I recently added multiscraper system which can scrape data from web-scrapers like YoutubeScraper, QuoraScraper, GithubScraper, etc. As scraping is a costly task, it is important to improve it’s efficiency. One of the approach is to index data in cache. TwitterScraper uses multiple sources to optimize the efficiency.
This system uses Post message holder object to store data and PostTimeline (a specialized iterator) to iterate the data objects. This difference in data structures from TwitterScraper leads to the need of different approach to implement indexing of data to ElasticSearch (currently in review process).
These are the following changes I made while implementing ‘indexing of data’ in the project.
1) Writing of data is invoked only using PostTimeline iterator
In TwitterScraper, the data is written in message holder TwitterTweet. So all the tweets are written to index as they are created. Here, when the data is scraped, Writing of the posts is initiated. Scraping of data is considered a heavy process. This approach keeps lower resource usage in average traffic on the server.

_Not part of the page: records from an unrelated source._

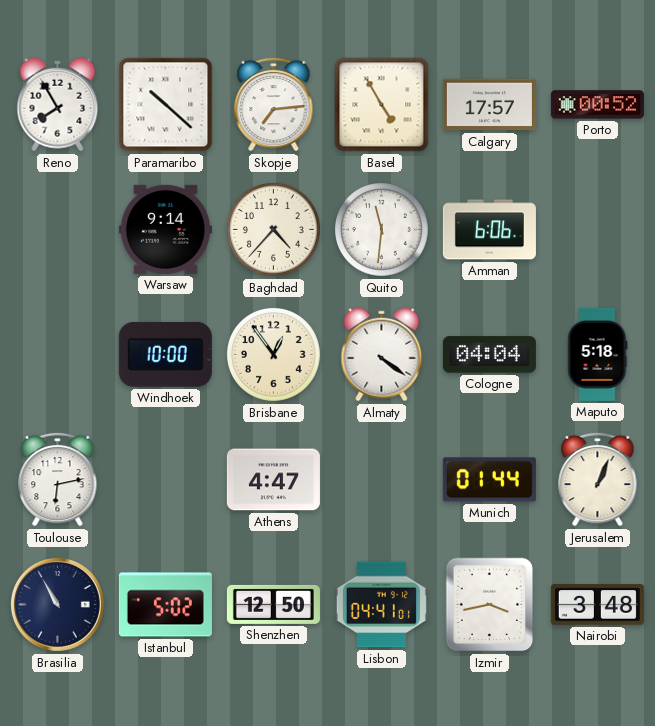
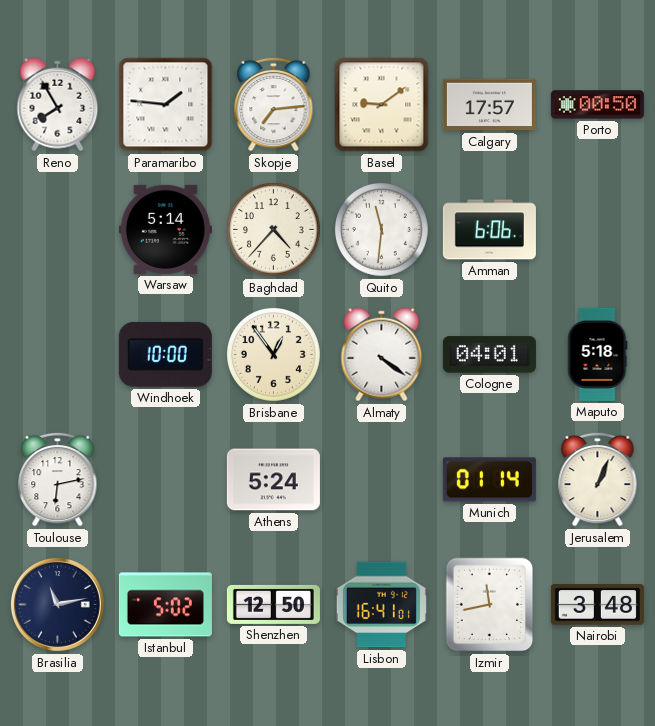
Paramaribo: 10:22 -> 1:46
Basel: 4:55 -> 9:09
Porto: 00:52 -> 00:50
Warsaw: 9:14 -> 5:14
Cologne: 04:04 -> 04:01
Athens: 4:47 -> 5:24
Munich: 01:44 -> 01:14
Brasilia: 10:55 -> 11:13
Lisbon: 04:41 -> 16:41
Izmir: 3:43 -> 11:43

2) One object for holding a message
During the implementation, I kept the same message holder Post and post-iterator PostTimeline from scraping to indexing of data. This helps to keep the structure uniform. Earlier approach involves different types of message wrappers in the way. This approach cuts the processes for looping and transitioning of data structures.

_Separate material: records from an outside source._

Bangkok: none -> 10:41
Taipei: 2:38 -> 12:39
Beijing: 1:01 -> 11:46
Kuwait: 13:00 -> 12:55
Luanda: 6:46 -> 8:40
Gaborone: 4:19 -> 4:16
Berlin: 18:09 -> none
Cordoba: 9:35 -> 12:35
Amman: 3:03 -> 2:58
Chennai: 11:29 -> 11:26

3) Index a list, not a message
In TwitterScraper, as the messages are enqueued in the bulk to be indexed. But in this approach, I have enqueued the complete lists. This approach delays the indexing till the scraper is done with processing the html.
Creating the queue of postlists:
Indexing of the posts in postlists:
4) Categorizing the input parameters
While searching the index, I have divided the query parameters from scraper into 3 categories. The input parameters are added to those categories (implemented using map data structure) and thus data fetched are according to them. These categories are:
a) Get the parameter– Get the results for the input fields in map getMap.
b) Don’t get the parameter- Don’t get the results for the input fields in map notGetMap.
c) Get if possible- Get the results with the input fields if they are present in the index.
By applying these changes, the scrapers are shifted from a message indexing to list of messages indexing. This way we are keeping load on RAM low, but the aggregation of latest scraped data may be affected. So there will be a need to workaround to solve this issue while scraping itself.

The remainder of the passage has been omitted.